At the start of the week, the USD/CHF saw some volatility but remained in positive territory. Soft inflation figures from Switzerland weakened the Swiss Franc leading USD/CHF to rise initially while falling Treasury yields made the USD lose interest following a soft Manufacturing Purchasing Managers Index (PMI) release. The pair remains in positive territory, however, but has erased its daily gains which had seen the pair jump to a high of 0.9000 during the European session.
US yields fall after weak US Manufacturing PMI
The latest release from the Institute for Supply Management’s (ISM) Manufacturing Purchasing Managers Index (PMI) for June showed a reading of 46, coming in below the 47.2 expected and the previous figure of 46.9.

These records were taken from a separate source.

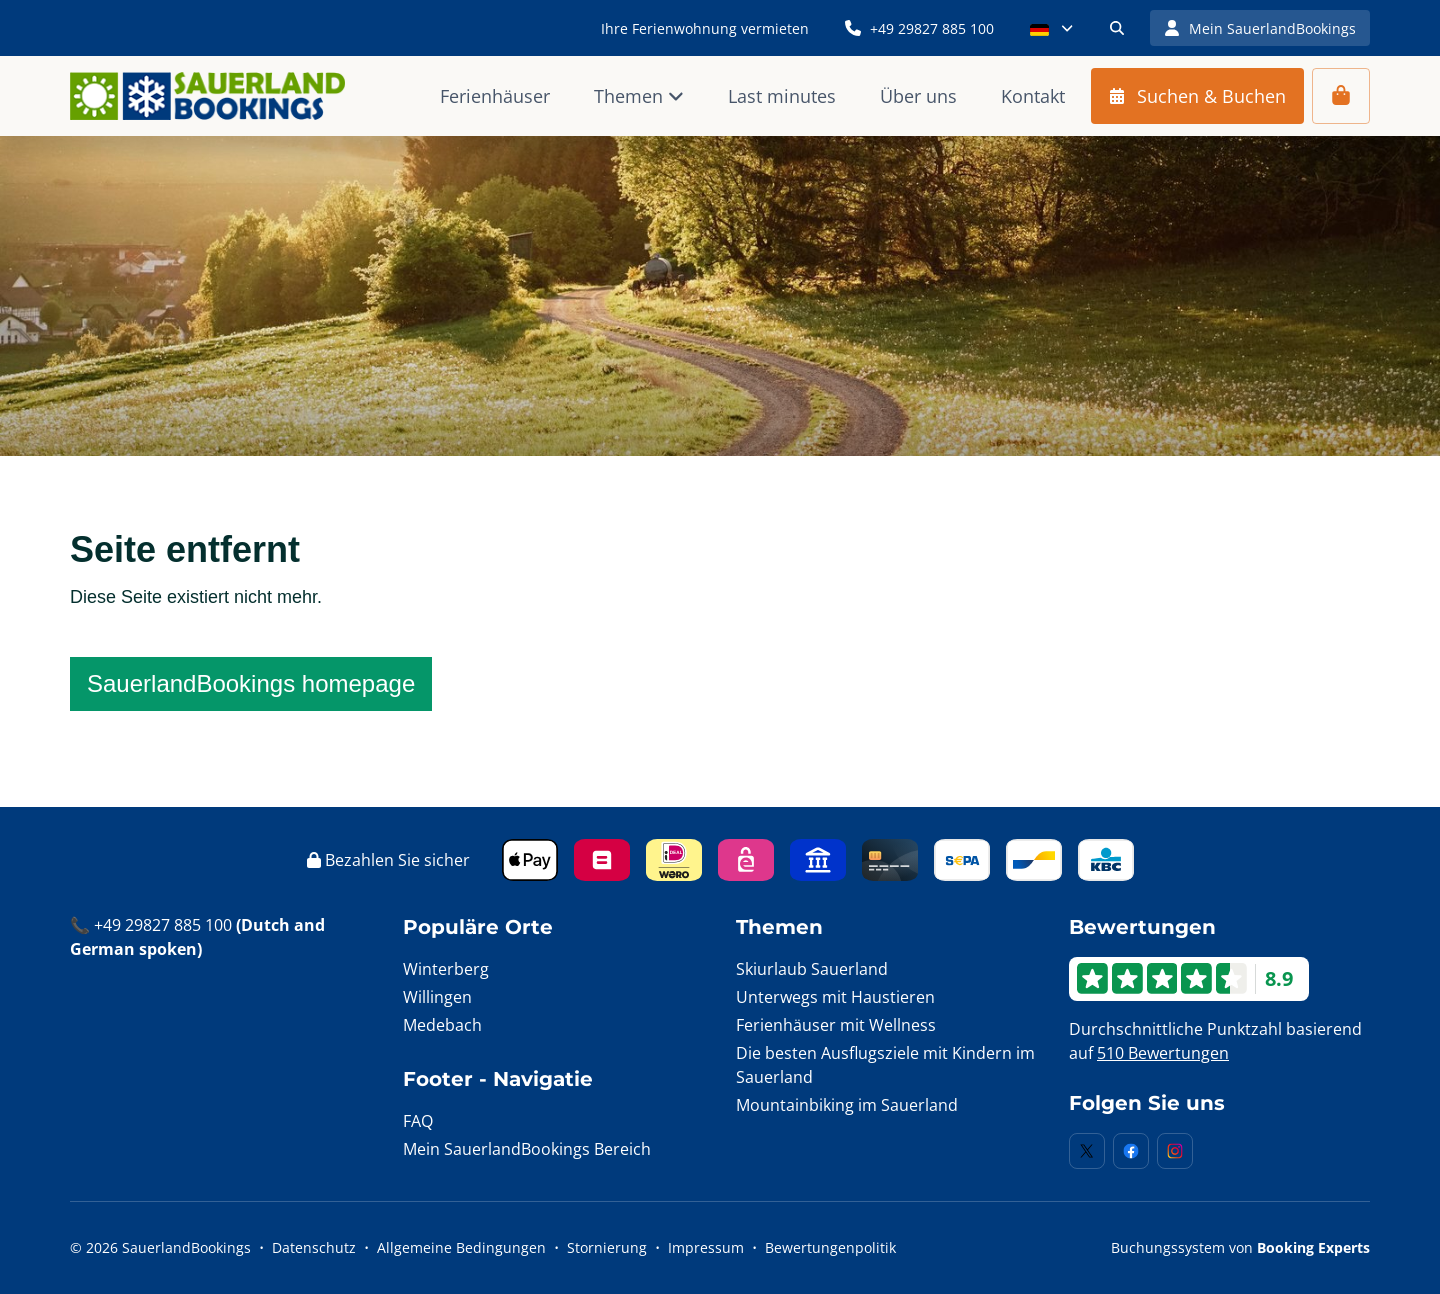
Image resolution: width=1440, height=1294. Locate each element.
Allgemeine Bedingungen (461, 1247)
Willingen (437, 997)
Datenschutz (314, 1247)
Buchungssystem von (1240, 1247)
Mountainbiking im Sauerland (847, 1105)
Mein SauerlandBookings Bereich (527, 1149)
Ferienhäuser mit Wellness (836, 1025)
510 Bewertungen (1163, 1053)
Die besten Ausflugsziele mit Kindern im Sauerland (885, 1065)
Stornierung (607, 1247)
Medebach (442, 1025)
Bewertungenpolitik (830, 1247)
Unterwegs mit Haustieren (835, 997)
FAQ (418, 1121)
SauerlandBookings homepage (251, 683)
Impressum (706, 1247)
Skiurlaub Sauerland (812, 969)
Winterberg (446, 969)
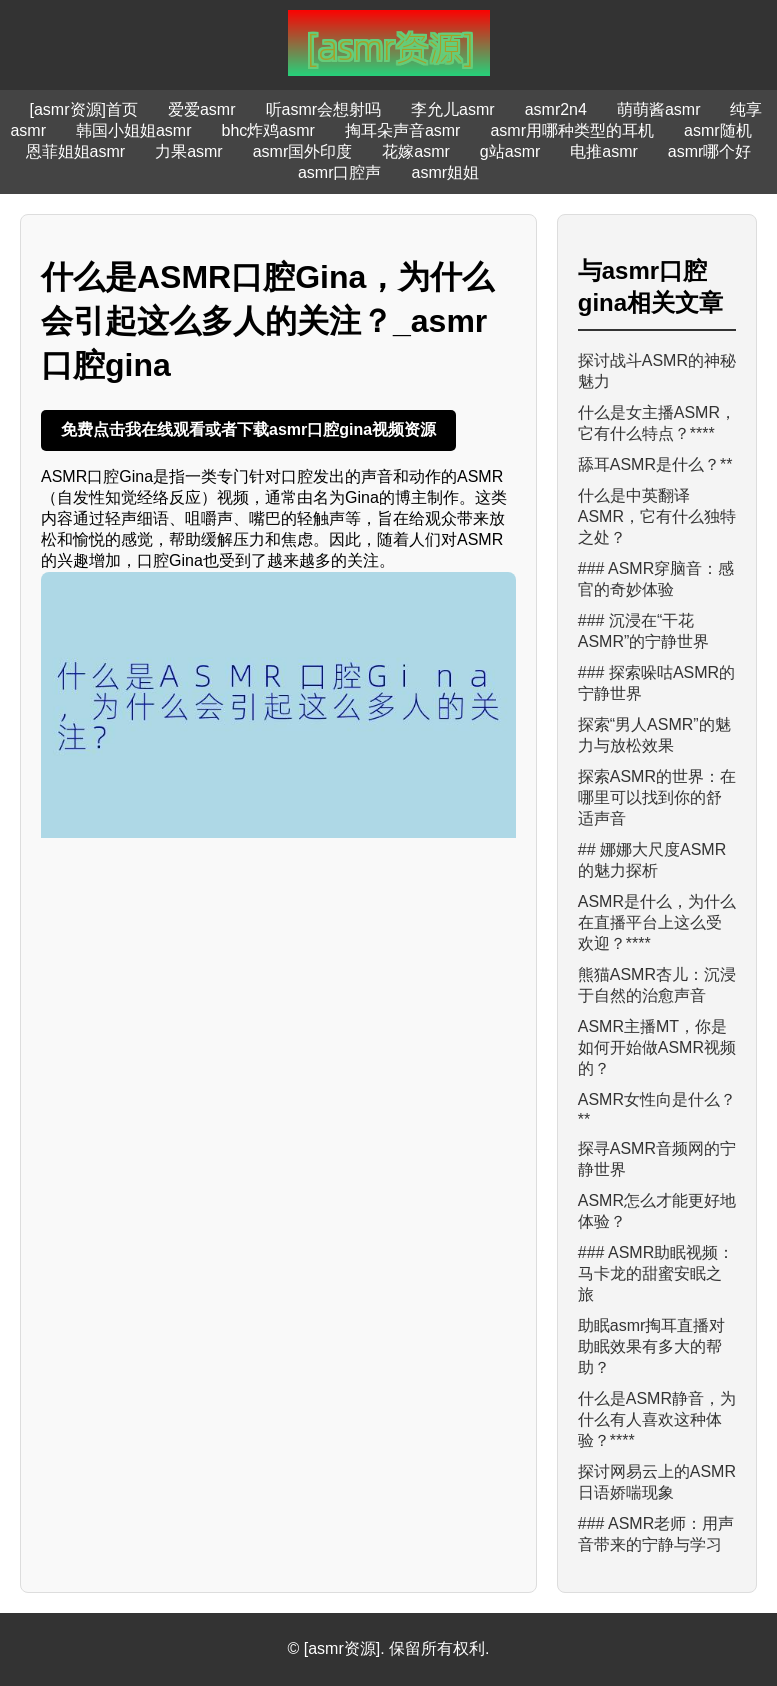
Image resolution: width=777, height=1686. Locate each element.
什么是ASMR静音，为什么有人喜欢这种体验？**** (657, 1419)
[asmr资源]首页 (84, 109)
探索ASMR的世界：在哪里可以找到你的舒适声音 (657, 797)
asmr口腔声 (340, 172)
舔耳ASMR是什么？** (655, 464)
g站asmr (510, 151)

Despite US yields retreating across the board, the Federal Reserve’s (Fed) hawkish expectations for July remain steady. According to the CME FedWatch Tool, a 25 basis points (bps) hike at the next meeting on July 31 is almost priced in, while the odds of another 25 bps hike in 2023 have risen to around 40%. In addition, markets await Non-Farm Payroll (NFP) data on Friday, which will continue modelling the expectations for the next Fed decision.

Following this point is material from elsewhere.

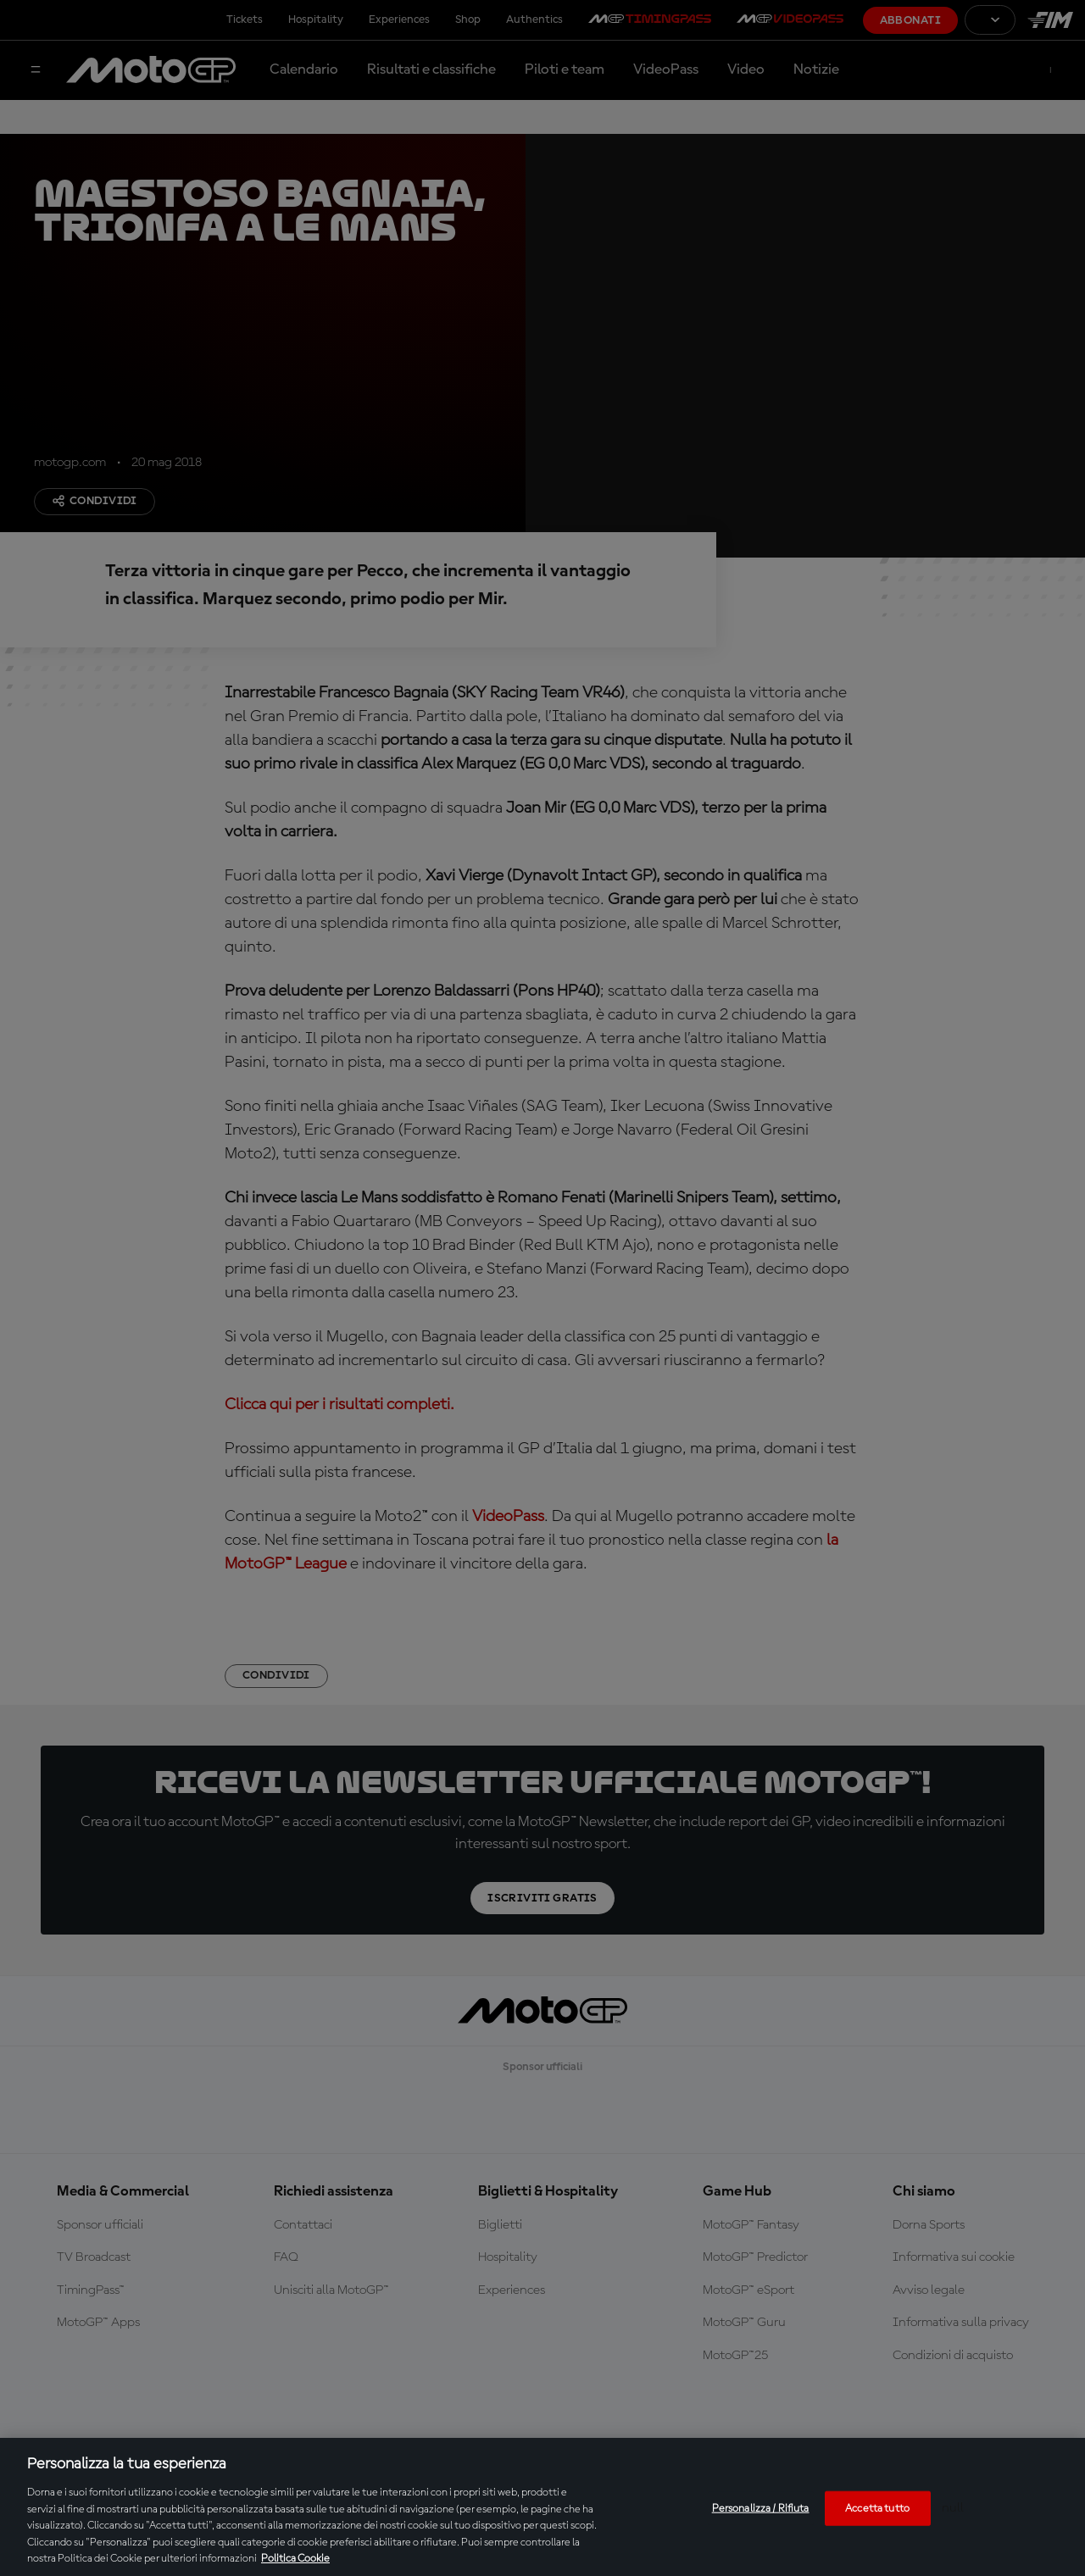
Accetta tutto (877, 2507)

On the other hand, Switzerland’s Consumer Price Index (CPI) declined to 1.7% in June, falling from 2.2% in May and falling short of the forecasted 1.8%. This drop brought the Swiss CPI back within the Swiss National Bank’s (SNB) target range of 0% to 2%, marking the first time it has been within this range since January 2022. In that sense, dovish bets on the SNB seem to have weakened the CHF, but markets still discount at least one more hike this year.
USD/CHF Levels to watch
According to the daily chart, the technical outlook still favours the CHF despite daily losses. The Relative Strength Index (RSI) and the Moving Average Convergence Divergence (MACD) still hold in negative territory. In addition, the pair trades below the 20, 100 and 200-day Simple Moving Averages, suggesting that the sellers are in control.
Resistance Levels to watch: 0.8978 (20-day SMA), 0.9000, 0.9050.
Support Levels to watch: 0.8940, 0.8915,0.8900.